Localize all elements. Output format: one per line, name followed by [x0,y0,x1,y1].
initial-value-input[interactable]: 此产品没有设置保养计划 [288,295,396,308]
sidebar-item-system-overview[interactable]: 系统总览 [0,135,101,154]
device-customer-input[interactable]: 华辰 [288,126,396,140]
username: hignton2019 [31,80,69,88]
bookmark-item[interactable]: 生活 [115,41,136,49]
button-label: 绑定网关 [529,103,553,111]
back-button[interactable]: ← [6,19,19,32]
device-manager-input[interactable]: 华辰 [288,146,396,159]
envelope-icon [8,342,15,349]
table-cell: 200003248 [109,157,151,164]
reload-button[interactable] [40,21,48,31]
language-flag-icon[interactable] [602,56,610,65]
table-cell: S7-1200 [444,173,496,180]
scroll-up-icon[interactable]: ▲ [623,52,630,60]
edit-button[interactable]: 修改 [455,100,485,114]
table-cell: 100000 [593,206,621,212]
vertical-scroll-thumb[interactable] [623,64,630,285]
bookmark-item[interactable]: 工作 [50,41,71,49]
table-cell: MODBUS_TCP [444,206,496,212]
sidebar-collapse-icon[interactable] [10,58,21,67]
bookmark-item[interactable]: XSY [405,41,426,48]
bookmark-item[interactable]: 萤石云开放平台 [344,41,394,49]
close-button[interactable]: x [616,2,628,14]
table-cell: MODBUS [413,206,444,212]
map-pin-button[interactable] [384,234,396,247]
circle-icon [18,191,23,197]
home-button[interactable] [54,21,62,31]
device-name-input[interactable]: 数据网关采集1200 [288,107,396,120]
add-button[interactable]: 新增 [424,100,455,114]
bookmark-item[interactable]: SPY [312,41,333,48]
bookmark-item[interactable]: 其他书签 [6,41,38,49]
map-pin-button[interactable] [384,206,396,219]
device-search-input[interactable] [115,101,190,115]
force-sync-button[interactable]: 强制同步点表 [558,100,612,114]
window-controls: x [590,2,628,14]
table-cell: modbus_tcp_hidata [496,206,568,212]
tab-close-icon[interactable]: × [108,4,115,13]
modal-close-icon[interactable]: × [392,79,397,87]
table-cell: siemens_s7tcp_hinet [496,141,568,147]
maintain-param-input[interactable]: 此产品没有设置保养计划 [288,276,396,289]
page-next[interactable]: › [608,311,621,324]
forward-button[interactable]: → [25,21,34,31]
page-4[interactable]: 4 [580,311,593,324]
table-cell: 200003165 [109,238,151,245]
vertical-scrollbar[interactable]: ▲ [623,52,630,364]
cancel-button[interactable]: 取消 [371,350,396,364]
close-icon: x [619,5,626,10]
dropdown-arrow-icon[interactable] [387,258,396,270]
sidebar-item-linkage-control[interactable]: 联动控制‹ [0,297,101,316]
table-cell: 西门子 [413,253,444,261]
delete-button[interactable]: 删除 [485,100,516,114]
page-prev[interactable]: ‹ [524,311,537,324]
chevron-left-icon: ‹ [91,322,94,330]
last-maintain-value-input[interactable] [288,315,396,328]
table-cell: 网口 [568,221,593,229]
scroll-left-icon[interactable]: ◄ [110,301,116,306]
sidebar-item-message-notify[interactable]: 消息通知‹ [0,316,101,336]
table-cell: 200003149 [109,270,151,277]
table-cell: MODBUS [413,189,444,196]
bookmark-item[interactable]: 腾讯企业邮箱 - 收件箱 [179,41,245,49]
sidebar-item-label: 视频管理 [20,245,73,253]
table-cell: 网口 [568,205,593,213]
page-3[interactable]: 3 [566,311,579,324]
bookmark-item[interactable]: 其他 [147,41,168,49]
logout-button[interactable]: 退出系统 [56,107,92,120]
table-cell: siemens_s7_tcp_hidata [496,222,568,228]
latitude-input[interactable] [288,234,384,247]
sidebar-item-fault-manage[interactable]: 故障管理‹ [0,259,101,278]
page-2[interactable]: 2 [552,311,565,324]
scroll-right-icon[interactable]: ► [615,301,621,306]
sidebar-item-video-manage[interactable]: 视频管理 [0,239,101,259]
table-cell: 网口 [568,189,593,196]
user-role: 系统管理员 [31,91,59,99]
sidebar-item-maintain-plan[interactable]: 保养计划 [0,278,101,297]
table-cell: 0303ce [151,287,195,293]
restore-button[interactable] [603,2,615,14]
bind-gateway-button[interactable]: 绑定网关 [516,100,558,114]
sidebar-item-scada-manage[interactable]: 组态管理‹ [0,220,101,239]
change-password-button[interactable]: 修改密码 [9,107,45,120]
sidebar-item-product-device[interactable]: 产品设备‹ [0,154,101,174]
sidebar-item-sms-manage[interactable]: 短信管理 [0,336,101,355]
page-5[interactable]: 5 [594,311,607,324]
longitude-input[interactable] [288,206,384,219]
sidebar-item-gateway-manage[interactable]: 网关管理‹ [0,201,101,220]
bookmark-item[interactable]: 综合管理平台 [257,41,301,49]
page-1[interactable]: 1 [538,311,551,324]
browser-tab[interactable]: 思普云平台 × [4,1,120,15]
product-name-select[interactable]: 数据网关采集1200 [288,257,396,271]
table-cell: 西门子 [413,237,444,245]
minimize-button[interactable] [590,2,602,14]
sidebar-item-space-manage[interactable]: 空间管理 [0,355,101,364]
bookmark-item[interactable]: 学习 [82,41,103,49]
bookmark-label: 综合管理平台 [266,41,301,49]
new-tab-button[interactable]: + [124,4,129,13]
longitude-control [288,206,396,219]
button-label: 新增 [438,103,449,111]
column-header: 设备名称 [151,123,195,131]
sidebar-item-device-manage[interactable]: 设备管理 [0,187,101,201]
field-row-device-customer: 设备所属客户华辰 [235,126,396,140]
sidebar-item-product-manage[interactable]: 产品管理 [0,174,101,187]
------------------------------------------------
§ **Task objective**
Line by line, repeat the data exactly.

§ **Expected output**
Localize all elements. Output format: one per line, name followed by [x0,y0,x1,y1].
initial-value-input[interactable]: 此产品没有设置保养计划 [288,295,396,308]
sidebar-item-system-overview[interactable]: 系统总览 [0,135,101,154]
device-customer-input[interactable]: 华辰 [288,126,396,140]
username: hignton2019 [31,80,69,88]
bookmark-item[interactable]: 生活 [115,41,136,49]
button-label: 绑定网关 [529,103,553,111]
back-button[interactable]: ← [6,19,19,32]
device-manager-input[interactable]: 华辰 [288,146,396,159]
envelope-icon [8,342,15,349]
table-cell: 200003248 [109,157,151,164]
reload-button[interactable] [40,21,48,31]
language-flag-icon[interactable] [602,56,610,65]
table-cell: S7-1200 [444,173,496,180]
scroll-up-icon[interactable]: ▲ [623,52,630,60]
edit-button[interactable]: 修改 [455,100,485,114]
table-cell: 100000 [593,206,621,212]
vertical-scroll-thumb[interactable] [623,64,630,285]
bookmark-item[interactable]: 工作 [50,41,71,49]
table-cell: MODBUS_TCP [444,206,496,212]
sidebar-collapse-icon[interactable] [10,58,21,67]
bookmark-item[interactable]: XSY [405,41,426,48]
bookmark-item[interactable]: 萤石云开放平台 [344,41,394,49]
close-button[interactable]: x [616,2,628,14]
table-cell: MODBUS [413,206,444,212]
map-pin-button[interactable] [384,234,396,247]
circle-icon [18,191,23,197]
home-button[interactable] [54,21,62,31]
device-name-input[interactable]: 数据网关采集1200 [288,107,396,120]
add-button[interactable]: 新增 [424,100,455,114]
bookmark-item[interactable]: SPY [312,41,333,48]
bookmark-item[interactable]: 其他书签 [6,41,38,49]
map-pin-button[interactable] [384,206,396,219]
device-search-input[interactable] [115,101,190,115]
force-sync-button[interactable]: 强制同步点表 [558,100,612,114]
window-controls: x [590,2,628,14]
table-cell: modbus_tcp_hidata [496,206,568,212]
tab-close-icon[interactable]: × [108,4,115,13]
modal-close-icon[interactable]: × [392,79,397,87]
table-cell: siemens_s7tcp_hinet [496,141,568,147]
maintain-param-input[interactable]: 此产品没有设置保养计划 [288,276,396,289]
page-next[interactable]: › [608,311,621,324]
forward-button[interactable]: → [25,21,34,31]
page-4[interactable]: 4 [580,311,593,324]
table-cell: 200003165 [109,238,151,245]
vertical-scrollbar[interactable]: ▲ [623,52,630,364]
cancel-button[interactable]: 取消 [371,350,396,364]
close-icon: x [619,5,626,10]
dropdown-arrow-icon[interactable] [387,258,396,270]
sidebar-item-linkage-control[interactable]: 联动控制‹ [0,297,101,316]
table-cell: 西门子 [413,253,444,261]
delete-button[interactable]: 删除 [485,100,516,114]
page-prev[interactable]: ‹ [524,311,537,324]
chevron-left-icon: ‹ [91,322,94,330]
last-maintain-value-input[interactable] [288,315,396,328]
table-cell: 网口 [568,221,593,229]
scroll-left-icon[interactable]: ◄ [110,301,116,306]
sidebar-item-message-notify[interactable]: 消息通知‹ [0,316,101,336]
table-cell: 200003149 [109,270,151,277]
table-cell: MODBUS [413,189,444,196]
bookmark-item[interactable]: 腾讯企业邮箱 - 收件箱 [179,41,245,49]
sidebar-item-label: 视频管理 [20,245,73,253]
table-cell: 网口 [568,205,593,213]
page-3[interactable]: 3 [566,311,579,324]
bookmark-item[interactable]: 其他 [147,41,168,49]
logout-button[interactable]: 退出系统 [56,107,92,120]
table-cell: siemens_s7_tcp_hidata [496,222,568,228]
latitude-input[interactable] [288,234,384,247]
sidebar-item-fault-manage[interactable]: 故障管理‹ [0,259,101,278]
page-2[interactable]: 2 [552,311,565,324]
scroll-right-icon[interactable]: ► [615,301,621,306]
sidebar-item-video-manage[interactable]: 视频管理 [0,239,101,259]
table-cell: 网口 [568,189,593,196]
user-role: 系统管理员 [31,91,59,99]
sidebar-item-maintain-plan[interactable]: 保养计划 [0,278,101,297]
table-cell: 0303ce [151,287,195,293]
restore-button[interactable] [603,2,615,14]
bind-gateway-button[interactable]: 绑定网关 [516,100,558,114]
sidebar-item-scada-manage[interactable]: 组态管理‹ [0,220,101,239]
change-password-button[interactable]: 修改密码 [9,107,45,120]
sidebar-item-product-device[interactable]: 产品设备‹ [0,154,101,174]
sidebar-item-sms-manage[interactable]: 短信管理 [0,336,101,355]
page-5[interactable]: 5 [594,311,607,324]
longitude-input[interactable] [288,206,384,219]
sidebar-item-gateway-manage[interactable]: 网关管理‹ [0,201,101,220]
bookmark-item[interactable]: 综合管理平台 [257,41,301,49]
page-1[interactable]: 1 [538,311,551,324]
browser-tab[interactable]: 思普云平台 × [4,1,120,15]
product-name-select[interactable]: 数据网关采集1200 [288,257,396,271]
table-cell: 西门子 [413,237,444,245]
minimize-button[interactable] [590,2,602,14]
sidebar-item-space-manage[interactable]: 空间管理 [0,355,101,364]
bookmark-item[interactable]: 学习 [82,41,103,49]
bookmark-label: 综合管理平台 [266,41,301,49]
new-tab-button[interactable]: + [124,4,129,13]
longitude-control [288,206,396,219]
button-label: 新增 [438,103,449,111]
column-header: 设备名称 [151,123,195,131]
sidebar-item-device-manage[interactable]: 设备管理 [0,187,101,201]
field-row-device-customer: 设备所属客户华辰 [235,126,396,140]
sidebar-item-product-manage[interactable]: 产品管理 [0,174,101,187]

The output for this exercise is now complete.